Повисла пауза. Какое-то время в воздухе ощущалась работа мысли, а потом тот же голос спросил на полтона ниже:
– Куда вы дели чайник?
* * *
После пятницы наступила суббота, и жизнь пана Януша вернулась в привычное русло. По крайней мере, так казалось за завтраком, когда в столовой витал аромат кофейных зерен, а масло плавилось на горячих тостах. Пани Вольска вязала в уголке и чему-то мечтательно улыбалась. Павел ковырялся в тарелке с шоколадными хлопьями. Ирена пила кофе, трогательно обхватив чашку двумя руками, словно пытаясь согреться. А на кухне звякала посуда и фоном бубнило радио «Кнупель-волна» на мотив «сил моих больше нет». В общем, все проходило как обычно.
Если не считать того, что нового постояльца среди них не было.

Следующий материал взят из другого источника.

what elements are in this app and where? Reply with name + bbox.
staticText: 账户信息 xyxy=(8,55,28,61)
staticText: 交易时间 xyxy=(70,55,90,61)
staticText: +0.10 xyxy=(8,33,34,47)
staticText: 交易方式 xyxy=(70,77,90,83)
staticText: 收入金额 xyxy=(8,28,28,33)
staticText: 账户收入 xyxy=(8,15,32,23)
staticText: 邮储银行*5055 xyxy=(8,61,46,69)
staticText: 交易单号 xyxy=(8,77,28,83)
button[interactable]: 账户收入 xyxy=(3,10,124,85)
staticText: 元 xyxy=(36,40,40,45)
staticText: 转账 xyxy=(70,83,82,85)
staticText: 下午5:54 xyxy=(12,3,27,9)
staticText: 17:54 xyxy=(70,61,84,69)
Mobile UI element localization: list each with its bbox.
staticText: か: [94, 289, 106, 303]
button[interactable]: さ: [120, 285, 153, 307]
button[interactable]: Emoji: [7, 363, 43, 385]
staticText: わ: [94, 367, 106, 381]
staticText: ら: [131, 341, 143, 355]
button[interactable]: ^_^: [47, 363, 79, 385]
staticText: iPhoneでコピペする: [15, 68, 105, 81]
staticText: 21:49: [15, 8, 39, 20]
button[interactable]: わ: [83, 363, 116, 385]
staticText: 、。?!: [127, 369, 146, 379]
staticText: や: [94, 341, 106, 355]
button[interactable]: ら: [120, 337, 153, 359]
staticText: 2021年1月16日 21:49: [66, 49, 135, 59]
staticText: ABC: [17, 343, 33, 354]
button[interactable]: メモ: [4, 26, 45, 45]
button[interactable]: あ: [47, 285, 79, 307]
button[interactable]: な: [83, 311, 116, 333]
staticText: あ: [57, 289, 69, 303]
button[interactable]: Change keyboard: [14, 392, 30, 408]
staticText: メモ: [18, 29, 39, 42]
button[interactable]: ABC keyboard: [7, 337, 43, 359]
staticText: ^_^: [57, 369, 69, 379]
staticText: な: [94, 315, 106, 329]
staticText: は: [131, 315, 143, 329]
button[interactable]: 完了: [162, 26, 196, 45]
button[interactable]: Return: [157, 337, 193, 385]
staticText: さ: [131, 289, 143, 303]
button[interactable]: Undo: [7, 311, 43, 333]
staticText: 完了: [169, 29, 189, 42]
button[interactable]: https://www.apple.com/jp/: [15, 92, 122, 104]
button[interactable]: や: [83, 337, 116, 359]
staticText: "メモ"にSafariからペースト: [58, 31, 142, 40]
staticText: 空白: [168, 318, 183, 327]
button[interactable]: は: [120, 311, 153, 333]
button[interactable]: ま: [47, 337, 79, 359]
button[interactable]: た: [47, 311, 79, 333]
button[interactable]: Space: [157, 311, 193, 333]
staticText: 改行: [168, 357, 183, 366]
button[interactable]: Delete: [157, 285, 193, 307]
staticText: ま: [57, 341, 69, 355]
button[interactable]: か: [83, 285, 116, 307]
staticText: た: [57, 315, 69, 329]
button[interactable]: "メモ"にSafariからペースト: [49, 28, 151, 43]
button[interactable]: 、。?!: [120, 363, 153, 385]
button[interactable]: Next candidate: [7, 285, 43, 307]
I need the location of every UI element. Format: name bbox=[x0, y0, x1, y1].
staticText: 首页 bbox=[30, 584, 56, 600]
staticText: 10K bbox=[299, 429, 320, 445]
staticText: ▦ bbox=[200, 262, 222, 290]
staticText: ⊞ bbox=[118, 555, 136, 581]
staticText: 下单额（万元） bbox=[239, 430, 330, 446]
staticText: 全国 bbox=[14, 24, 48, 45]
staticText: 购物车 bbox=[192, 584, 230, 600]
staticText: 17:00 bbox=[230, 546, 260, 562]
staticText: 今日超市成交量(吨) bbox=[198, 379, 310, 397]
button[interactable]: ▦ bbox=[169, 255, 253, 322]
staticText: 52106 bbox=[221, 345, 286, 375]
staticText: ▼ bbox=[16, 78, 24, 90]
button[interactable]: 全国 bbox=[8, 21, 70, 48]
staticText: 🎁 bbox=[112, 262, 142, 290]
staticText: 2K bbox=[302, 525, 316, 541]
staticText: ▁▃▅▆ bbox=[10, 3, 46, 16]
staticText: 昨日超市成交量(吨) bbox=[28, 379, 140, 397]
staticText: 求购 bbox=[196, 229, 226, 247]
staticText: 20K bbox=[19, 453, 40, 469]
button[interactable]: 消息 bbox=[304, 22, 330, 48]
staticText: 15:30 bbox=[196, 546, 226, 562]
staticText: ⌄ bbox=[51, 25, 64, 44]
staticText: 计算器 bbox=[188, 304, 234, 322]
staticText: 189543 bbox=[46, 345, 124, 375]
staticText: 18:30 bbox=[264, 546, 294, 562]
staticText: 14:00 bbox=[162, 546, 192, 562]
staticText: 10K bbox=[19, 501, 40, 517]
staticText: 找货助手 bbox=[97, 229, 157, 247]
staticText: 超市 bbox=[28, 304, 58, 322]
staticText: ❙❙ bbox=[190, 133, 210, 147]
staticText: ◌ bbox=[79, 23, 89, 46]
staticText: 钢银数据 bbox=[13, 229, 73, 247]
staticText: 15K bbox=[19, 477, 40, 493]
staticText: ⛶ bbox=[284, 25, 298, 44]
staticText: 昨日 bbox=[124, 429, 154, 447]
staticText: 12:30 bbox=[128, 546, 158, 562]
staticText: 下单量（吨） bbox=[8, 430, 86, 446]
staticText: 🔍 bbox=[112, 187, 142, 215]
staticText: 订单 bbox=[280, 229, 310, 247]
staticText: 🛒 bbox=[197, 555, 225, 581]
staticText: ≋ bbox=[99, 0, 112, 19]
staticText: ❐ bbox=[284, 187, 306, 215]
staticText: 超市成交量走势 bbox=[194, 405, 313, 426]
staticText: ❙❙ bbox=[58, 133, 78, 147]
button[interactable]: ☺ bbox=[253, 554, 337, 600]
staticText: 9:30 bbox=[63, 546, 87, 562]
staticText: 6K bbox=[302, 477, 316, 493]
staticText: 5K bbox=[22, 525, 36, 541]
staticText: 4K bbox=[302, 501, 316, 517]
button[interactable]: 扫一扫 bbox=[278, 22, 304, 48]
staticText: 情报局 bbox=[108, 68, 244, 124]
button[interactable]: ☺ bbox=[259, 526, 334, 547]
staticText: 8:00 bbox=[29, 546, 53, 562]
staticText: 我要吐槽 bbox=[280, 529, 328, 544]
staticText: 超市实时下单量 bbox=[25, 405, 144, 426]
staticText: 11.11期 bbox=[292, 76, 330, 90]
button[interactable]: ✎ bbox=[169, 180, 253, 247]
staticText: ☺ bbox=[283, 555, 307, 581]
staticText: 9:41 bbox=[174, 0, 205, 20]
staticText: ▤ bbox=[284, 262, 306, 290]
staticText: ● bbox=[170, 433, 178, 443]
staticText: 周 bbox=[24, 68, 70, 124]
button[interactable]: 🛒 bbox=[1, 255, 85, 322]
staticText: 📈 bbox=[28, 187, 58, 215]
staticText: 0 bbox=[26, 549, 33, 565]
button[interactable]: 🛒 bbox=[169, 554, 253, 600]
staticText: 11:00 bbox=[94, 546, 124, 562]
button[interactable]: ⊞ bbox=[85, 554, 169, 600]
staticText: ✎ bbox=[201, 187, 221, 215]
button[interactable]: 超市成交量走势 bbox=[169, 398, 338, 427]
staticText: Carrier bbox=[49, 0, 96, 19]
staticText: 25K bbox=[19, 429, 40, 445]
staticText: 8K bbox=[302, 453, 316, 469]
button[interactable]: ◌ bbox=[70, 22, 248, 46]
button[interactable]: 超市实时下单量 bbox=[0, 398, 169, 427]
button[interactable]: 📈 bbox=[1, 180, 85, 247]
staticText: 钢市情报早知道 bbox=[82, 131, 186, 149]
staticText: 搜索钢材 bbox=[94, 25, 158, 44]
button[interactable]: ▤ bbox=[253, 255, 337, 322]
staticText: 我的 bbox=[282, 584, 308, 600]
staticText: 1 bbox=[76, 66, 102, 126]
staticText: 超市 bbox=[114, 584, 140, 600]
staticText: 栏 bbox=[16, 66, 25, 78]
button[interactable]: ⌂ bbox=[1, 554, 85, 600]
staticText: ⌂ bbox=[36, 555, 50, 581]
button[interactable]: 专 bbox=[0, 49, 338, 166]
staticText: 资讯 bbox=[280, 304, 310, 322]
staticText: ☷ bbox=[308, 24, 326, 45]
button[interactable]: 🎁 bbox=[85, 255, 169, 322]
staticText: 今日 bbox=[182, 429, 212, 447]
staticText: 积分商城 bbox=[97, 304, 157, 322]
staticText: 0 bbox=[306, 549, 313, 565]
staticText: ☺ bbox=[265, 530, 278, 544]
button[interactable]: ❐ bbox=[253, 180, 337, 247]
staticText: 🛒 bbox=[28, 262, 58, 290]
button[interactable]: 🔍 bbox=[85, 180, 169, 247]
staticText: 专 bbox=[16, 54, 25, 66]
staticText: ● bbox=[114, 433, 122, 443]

Пан Януш не видел его с момента заселения, с того самого вечера, как гость, записавшись в книге регистрации и расплатившись за неделю, молчаливо исчез в своей комнате. Уборщик утверждал, что в левом крыле вообще никогда никто не жил, но это вздор – пан Януш видел того человека своими глазами. Наверняка все объяснялось очень просто. Либо пана Г. вызвали по делам так срочно, что он не успел об этом предупредить, либо ему не понравилось Подворье. Пана Януша огорчала последняя мысль, но все же он не мог не признать: его постоялый двор, такой родной и любимый, все же был далек от совершенства. Сам он видел в доме целый мир, волшебный замок своего детства. Для остальных же это была лачуга, забавная, экзотическая, но давно не знавшая ремонта. Так ребенок видит изумруд или сапфир в кусочке стекла, для остальных же это просто бутылочный осколок.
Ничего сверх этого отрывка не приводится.